Transcribed page contents:
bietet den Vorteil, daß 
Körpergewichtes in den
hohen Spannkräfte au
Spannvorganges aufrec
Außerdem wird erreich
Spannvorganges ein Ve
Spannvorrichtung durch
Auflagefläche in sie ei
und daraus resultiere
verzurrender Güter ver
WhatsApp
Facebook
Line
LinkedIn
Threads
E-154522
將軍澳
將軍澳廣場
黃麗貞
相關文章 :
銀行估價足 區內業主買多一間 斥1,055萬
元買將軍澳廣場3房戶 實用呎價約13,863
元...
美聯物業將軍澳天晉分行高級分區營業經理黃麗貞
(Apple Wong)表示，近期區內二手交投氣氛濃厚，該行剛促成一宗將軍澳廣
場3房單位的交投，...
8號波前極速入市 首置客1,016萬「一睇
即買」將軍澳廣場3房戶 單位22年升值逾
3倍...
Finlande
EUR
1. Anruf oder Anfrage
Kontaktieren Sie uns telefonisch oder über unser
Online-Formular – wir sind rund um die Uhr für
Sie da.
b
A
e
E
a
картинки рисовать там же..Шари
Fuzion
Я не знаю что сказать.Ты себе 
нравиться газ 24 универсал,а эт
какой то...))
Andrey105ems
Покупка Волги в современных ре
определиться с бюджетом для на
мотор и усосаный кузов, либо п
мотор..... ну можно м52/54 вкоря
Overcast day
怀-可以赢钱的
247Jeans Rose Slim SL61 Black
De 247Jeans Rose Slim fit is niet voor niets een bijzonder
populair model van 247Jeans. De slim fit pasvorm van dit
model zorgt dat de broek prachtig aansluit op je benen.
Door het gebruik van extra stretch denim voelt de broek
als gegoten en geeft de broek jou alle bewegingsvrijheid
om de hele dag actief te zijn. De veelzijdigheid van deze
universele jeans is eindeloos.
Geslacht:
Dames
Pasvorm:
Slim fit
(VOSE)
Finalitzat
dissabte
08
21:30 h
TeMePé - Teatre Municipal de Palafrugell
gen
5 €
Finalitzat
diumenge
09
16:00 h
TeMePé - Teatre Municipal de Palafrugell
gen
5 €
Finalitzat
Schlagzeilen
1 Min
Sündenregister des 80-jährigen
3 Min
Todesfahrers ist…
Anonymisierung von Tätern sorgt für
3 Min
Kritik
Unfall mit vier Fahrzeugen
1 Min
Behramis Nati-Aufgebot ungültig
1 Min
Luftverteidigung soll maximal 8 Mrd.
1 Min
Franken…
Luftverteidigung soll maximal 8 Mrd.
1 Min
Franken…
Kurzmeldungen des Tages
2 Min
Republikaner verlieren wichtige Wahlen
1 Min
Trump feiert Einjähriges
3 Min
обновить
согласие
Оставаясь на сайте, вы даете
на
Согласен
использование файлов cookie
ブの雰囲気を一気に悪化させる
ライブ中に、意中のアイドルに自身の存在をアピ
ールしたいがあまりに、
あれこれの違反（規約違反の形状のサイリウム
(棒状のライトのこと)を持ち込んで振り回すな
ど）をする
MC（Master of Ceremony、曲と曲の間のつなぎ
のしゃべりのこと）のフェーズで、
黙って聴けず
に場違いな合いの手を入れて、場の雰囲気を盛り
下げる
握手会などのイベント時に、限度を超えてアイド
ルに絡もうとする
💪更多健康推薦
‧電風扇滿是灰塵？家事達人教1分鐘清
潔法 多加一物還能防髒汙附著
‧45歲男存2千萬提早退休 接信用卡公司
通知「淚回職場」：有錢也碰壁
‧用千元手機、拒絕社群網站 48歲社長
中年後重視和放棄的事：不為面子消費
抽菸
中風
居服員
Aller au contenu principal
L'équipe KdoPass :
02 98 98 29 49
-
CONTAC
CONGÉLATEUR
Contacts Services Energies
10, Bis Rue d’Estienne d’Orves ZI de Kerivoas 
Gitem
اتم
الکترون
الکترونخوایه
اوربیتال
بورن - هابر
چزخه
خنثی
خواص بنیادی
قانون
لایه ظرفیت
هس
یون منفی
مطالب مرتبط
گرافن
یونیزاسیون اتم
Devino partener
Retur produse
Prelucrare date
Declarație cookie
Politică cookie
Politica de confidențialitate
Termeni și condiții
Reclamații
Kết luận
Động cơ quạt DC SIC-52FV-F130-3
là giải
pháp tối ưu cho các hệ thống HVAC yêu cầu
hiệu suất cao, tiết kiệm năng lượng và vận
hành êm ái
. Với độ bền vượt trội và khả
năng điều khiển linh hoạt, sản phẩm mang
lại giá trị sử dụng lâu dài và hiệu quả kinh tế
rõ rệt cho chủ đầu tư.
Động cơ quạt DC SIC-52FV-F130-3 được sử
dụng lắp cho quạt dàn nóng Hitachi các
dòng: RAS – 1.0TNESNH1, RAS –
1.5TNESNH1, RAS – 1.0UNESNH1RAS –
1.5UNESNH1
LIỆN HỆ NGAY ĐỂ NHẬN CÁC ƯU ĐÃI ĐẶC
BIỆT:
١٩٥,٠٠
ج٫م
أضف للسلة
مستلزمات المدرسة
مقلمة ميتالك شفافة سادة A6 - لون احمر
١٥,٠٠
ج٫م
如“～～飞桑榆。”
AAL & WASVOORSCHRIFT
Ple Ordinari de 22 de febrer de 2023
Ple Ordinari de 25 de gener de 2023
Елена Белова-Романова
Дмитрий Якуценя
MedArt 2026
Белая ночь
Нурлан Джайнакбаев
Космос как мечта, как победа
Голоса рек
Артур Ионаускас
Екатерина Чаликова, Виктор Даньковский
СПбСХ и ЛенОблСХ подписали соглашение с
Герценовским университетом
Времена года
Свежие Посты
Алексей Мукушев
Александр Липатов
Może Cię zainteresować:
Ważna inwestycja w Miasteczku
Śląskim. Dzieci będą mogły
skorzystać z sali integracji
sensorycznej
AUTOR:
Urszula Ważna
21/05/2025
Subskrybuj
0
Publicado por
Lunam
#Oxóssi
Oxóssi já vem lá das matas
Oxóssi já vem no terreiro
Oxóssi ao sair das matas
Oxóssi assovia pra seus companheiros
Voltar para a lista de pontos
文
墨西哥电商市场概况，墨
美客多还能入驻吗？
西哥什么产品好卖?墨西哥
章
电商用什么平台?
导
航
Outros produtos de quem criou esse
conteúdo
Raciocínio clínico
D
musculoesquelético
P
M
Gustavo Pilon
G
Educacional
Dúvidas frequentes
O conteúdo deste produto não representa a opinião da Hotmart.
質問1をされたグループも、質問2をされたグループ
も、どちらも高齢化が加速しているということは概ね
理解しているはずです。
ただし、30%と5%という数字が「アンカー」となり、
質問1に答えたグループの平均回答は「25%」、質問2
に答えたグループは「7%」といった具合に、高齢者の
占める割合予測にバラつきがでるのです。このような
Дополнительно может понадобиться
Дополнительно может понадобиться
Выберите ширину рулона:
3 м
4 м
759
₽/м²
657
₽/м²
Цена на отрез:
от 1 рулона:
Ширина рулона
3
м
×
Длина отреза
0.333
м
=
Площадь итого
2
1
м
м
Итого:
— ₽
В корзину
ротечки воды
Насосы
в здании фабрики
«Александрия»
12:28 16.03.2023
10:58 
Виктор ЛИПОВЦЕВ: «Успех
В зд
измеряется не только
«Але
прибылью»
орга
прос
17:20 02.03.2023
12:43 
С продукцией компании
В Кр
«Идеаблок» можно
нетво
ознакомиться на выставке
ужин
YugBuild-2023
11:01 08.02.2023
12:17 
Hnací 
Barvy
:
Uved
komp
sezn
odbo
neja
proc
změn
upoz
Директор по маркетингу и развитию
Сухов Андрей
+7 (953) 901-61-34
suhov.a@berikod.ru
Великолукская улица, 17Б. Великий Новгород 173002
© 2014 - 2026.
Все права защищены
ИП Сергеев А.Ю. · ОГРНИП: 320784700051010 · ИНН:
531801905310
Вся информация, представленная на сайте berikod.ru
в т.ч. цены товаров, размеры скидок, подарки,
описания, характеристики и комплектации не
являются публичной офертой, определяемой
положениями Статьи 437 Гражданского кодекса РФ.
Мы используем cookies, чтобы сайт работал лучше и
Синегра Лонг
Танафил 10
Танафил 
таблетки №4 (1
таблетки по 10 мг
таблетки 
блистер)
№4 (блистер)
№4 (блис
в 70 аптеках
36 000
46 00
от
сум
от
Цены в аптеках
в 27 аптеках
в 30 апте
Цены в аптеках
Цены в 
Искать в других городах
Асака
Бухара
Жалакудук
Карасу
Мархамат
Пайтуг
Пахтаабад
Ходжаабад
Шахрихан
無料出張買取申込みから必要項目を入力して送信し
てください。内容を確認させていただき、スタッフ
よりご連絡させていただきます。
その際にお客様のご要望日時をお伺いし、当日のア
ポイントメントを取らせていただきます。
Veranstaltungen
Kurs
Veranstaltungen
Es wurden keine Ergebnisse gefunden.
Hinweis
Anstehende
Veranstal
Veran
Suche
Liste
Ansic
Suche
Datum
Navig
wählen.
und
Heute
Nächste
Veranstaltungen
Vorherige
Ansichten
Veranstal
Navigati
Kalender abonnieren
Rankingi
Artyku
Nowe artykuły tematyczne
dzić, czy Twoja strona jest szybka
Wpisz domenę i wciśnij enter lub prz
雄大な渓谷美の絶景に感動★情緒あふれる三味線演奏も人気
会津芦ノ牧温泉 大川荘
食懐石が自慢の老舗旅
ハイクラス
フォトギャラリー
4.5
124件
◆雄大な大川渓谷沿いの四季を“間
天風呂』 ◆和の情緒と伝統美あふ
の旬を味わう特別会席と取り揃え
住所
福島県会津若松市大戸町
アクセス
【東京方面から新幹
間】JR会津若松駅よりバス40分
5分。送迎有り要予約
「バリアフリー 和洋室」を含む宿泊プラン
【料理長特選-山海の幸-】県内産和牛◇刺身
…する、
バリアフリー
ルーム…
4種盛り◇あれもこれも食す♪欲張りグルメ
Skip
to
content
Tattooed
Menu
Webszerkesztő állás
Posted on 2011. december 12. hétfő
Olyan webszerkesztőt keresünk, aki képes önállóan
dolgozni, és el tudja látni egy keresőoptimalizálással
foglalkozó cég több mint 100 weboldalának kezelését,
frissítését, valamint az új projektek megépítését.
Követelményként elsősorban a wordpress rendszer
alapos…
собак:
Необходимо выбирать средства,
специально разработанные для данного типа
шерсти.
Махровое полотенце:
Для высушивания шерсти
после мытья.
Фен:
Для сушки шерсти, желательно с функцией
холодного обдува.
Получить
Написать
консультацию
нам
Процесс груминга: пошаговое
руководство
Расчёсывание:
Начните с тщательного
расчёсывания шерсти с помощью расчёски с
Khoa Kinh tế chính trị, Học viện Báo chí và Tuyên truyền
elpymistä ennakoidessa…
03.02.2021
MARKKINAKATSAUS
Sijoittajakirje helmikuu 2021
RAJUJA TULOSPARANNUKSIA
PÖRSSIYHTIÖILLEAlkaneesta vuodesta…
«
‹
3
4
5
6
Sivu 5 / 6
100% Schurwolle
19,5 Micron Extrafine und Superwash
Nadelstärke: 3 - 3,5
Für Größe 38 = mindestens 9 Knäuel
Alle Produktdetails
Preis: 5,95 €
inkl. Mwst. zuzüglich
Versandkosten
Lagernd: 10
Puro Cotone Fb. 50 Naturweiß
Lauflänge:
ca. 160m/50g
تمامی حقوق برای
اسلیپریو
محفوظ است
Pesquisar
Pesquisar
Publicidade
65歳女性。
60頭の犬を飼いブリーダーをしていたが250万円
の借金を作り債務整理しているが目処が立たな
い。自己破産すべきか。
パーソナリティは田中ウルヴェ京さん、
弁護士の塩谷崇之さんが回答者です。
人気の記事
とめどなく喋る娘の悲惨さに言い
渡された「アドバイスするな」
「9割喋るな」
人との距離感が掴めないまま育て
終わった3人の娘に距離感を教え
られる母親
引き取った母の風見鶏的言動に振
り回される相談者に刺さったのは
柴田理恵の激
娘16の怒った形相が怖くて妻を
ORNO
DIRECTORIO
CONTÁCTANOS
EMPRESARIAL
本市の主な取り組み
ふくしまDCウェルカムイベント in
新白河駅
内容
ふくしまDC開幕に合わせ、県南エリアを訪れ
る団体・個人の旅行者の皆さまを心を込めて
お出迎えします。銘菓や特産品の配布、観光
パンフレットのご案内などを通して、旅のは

WORK ORDER: Every line above from the line with "dzić, czy Twoja strona jest szybka" to the line with "Начните с тщательного", inclusive, must be returned exactly; no other line belongs in the reply.

YOUR SOLUTION:
dzić, czy Twoja strona jest szybka
Wpisz domenę i wciśnij enter lub prz
雄大な渓谷美の絶景に感動★情緒あふれる三味線演奏も人気
会津芦ノ牧温泉 大川荘
食懐石が自慢の老舗旅
ハイクラス
フォトギャラリー
4.5
124件
◆雄大な大川渓谷沿いの四季を“間
天風呂』 ◆和の情緒と伝統美あふ
の旬を味わう特別会席と取り揃え
住所
福島県会津若松市大戸町
アクセス
【東京方面から新幹
間】JR会津若松駅よりバス40分
5分。送迎有り要予約
「バリアフリー 和洋室」を含む宿泊プラン
【料理長特選-山海の幸-】県内産和牛◇刺身
…する、
バリアフリー
ルーム…
4種盛り◇あれもこれも食す♪欲張りグルメ
Skip
to
content
Tattooed
Menu
Webszerkesztő állás
Posted on 2011. december 12. hétfő
Olyan webszerkesztőt keresünk, aki képes önállóan
dolgozni, és el tudja látni egy keresőoptimalizálással
foglalkozó cég több mint 100 weboldalának kezelését,
frissítését, valamint az új projektek megépítését.
Követelményként elsősorban a wordpress rendszer
alapos…
собак:
Необходимо выбирать средства,
специально разработанные для данного типа
шерсти.
Махровое полотенце:
Для высушивания шерсти
после мытья.
Фен:
Для сушки шерсти, желательно с функцией
холодного обдува.
Получить
Написать
консультацию
нам
Процесс груминга: пошаговое
руководство
Расчёсывание:
Начните с тщательного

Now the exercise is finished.